PROBLEM TO SOLVE
Write the records out again, precisely as they stand.

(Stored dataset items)
=-=-=

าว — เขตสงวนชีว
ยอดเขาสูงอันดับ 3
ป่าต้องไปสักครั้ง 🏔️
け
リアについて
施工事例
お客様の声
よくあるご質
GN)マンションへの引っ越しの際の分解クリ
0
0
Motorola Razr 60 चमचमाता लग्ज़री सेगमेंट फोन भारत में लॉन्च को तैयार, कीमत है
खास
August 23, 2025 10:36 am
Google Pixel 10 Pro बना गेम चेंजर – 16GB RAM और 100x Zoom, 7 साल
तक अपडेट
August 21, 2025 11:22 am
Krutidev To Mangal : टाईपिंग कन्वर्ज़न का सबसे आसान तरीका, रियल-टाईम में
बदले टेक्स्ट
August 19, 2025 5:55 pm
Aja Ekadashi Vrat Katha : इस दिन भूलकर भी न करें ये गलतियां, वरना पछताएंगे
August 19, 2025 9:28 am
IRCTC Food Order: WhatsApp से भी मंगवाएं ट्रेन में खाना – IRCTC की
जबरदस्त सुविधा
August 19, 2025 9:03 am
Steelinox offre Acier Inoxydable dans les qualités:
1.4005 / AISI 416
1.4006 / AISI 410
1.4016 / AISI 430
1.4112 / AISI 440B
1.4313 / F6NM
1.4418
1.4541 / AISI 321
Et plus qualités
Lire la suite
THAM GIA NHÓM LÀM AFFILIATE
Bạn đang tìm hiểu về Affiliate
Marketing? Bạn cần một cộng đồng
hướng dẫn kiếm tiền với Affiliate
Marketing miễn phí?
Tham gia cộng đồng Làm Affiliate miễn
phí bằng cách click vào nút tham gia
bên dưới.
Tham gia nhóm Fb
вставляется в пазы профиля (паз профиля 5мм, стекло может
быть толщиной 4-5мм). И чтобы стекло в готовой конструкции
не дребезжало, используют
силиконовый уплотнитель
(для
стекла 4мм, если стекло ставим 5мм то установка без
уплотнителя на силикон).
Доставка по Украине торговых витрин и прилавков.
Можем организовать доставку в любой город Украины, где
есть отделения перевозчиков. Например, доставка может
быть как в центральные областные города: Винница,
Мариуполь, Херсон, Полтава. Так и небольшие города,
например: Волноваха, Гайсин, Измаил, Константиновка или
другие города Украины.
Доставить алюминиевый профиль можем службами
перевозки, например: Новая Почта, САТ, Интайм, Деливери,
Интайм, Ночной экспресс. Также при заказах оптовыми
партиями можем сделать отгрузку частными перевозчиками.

=-=-=

YOUR RESPONSE
าว — เขตสงวนชีว
ยอดเขาสูงอันดับ 3
ป่าต้องไปสักครั้ง 🏔️
け
リアについて
施工事例
お客様の声
よくあるご質
GN)マンションへの引っ越しの際の分解クリ
0
0
Motorola Razr 60 चमचमाता लग्ज़री सेगमेंट फोन भारत में लॉन्च को तैयार, कीमत है
खास
August 23, 2025 10:36 am
Google Pixel 10 Pro बना गेम चेंजर – 16GB RAM और 100x Zoom, 7 साल
तक अपडेट
August 21, 2025 11:22 am
Krutidev To Mangal : टाईपिंग कन्वर्ज़न का सबसे आसान तरीका, रियल-टाईम में
बदले टेक्स्ट
August 19, 2025 5:55 pm
Aja Ekadashi Vrat Katha : इस दिन भूलकर भी न करें ये गलतियां, वरना पछताएंगे
August 19, 2025 9:28 am
IRCTC Food Order: WhatsApp से भी मंगवाएं ट्रेन में खाना – IRCTC की
जबरदस्त सुविधा
August 19, 2025 9:03 am
Steelinox offre Acier Inoxydable dans les qualités:
1.4005 / AISI 416
1.4006 / AISI 410
1.4016 / AISI 430
1.4112 / AISI 440B
1.4313 / F6NM
1.4418
1.4541 / AISI 321
Et plus qualités
Lire la suite
THAM GIA NHÓM LÀM AFFILIATE
Bạn đang tìm hiểu về Affiliate
Marketing? Bạn cần một cộng đồng
hướng dẫn kiếm tiền với Affiliate
Marketing miễn phí?
Tham gia cộng đồng Làm Affiliate miễn
phí bằng cách click vào nút tham gia
bên dưới.
Tham gia nhóm Fb
вставляется в пазы профиля (паз профиля 5мм, стекло может
быть толщиной 4-5мм). И чтобы стекло в готовой конструкции
не дребезжало, используют
силиконовый уплотнитель
(для
стекла 4мм, если стекло ставим 5мм то установка без
уплотнителя на силикон).
Доставка по Украине торговых витрин и прилавков.
Можем организовать доставку в любой город Украины, где
есть отделения перевозчиков. Например, доставка может
быть как в центральные областные города: Винница,
Мариуполь, Херсон, Полтава. Так и небольшие города,
например: Волноваха, Гайсин, Измаил, Константиновка или
другие города Украины.
Доставить алюминиевый профиль можем службами
перевозки, например: Новая Почта, САТ, Интайм, Деливери,
Интайм, Ночной экспресс. Также при заказах оптовыми
партиями можем сделать отгрузку частными перевозчиками.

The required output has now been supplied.